First of all, I have a confession to make……..
All those folks who asked me for seeds ~5years ago, and I told them not to bother as they were really hard to germinate……
I was 100% WRONG, and for that I sincerely apologize!!!
Turns out they are super easy to grow from seeds!
If like me you tried to grow them by just sticking a seed in the ground you might get one come up in ~12months.
BUT, if you make a really shallow cut into the shell of the seed, just with a serrated/steak knife, or a quick gentle rub on the concrete, then drop them in a cup of water, in 1-3 weeks time, they will be sprouting!!!
The 10 with shoots in the picture are the first 10 I tested it out on. Every single one struck!
I tried 100 next and got 98, which isn’t bad at all!!
Super fast growing and great tasting fresh or cooked in stir-fries. Yields of up to 10kg a per meter have been reported in parts of SE- Asia where it is a very common food crop.

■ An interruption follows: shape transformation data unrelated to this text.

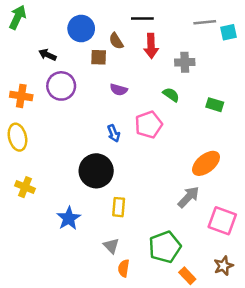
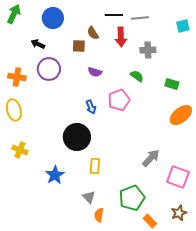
gray line: (205, 22) -> (140, 18), moved
blue circle: (81, 29) -> (53, 18), moved
orange ellipse: (206, 163) -> (181, 115), moved

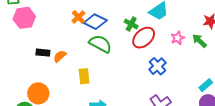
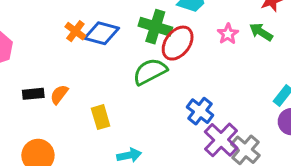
green cross: (131, 24) -> (155, 27), size x1.5
green semicircle: (100, 44) -> (150, 72), moved, turned -45
blue cross: (157, 66) -> (200, 111), moved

It grows up to 10cm a day when grown in greenhouses apparently, never tried it myself thought, as we get really great growth outdoors in pots or in the banks of the dam.
A $20 “kiddies wadding pool” can supply you with arm loads of the stuff, enough to supply you, your family and all your neighbours.
Not at all bitter as some other green vegetables can be, it has a sweet mild flavour, like a Brassica, but sweeter and juicier I guess?
In Vietnam, Kang Kong is eaten raw as part of a salad or included in soup. Elsewhere it is usually quickly cooked, such as stir-fried with a savoury paste or chillies.
Chuck in the stem first as the leaves and tips take only a few seconds to wilt.
Kang Kong is high in carotenoids, including Lutein and Pro-Vitamin A. It contains significant amounts of Calcium and Iron and many other Minerals.
Apparently “Eaten in very large quantities, Kang Kong can act as a mild laxative due to the fiber content”. Never had that issue myself, and I eat heaps, but you never know. Forewarned is forearmed I guess?
Super easy to grow, and we normally do it a couple different ways.
The easiest is to just wack it in a pot and sit the pot on a plate with water in it.
The second and best way is Aquaponics or self-watering pots. Pretty simple to buy the shop ones, or you can get a big bucket or tub, and half way up the side of it, wack in a drainage hole about as big as a pencil hole. There must be no holes in the bottom of the tub, as its important the water pools in the bottom, inbetween the spaces in the rock and rubble filler.
Just like a little spring or soak.
Half fill the tub with stones, gravel broken pottery, glass or concrete chips or even cut up plastic chips or some other chunky bulky, cheap, slow degrading filler. Place a bit of shade cloth or fly mesh, or any other man made (so it doesn’t rot too quickly) netting type material on top to stop the roots going all the way to the bottom and filling all the little spaces that are going to be filled with water.
Fill with the rest up with soil as normal, add the plant and really water well. No mozzie issues at all ever, and super low maintenance. Trim the overhanging shoots and leaves for salads, teas, and tonics, and water once a blue moon!
The third way we grow them is we just shoved it in the ground on the shore line of the dam/pond. That’s it.
Now there is a mat of it. If the water level rises and falls heaps with the weather/drought (like ours does) just rip out a handful and shove it in the shore line as the dam level retreats. The dried out stuff will come back to life easily with the rising water in the next rain and the submerged stuff grows really well and is a great food and habitat for the frogs and fish!
Great for stabilizing dam walls and banks!
Well there you go, another useful, low maintenance edible herb, to add to the collection.
Grown by us organically, no nasties, no chems, no problems!!!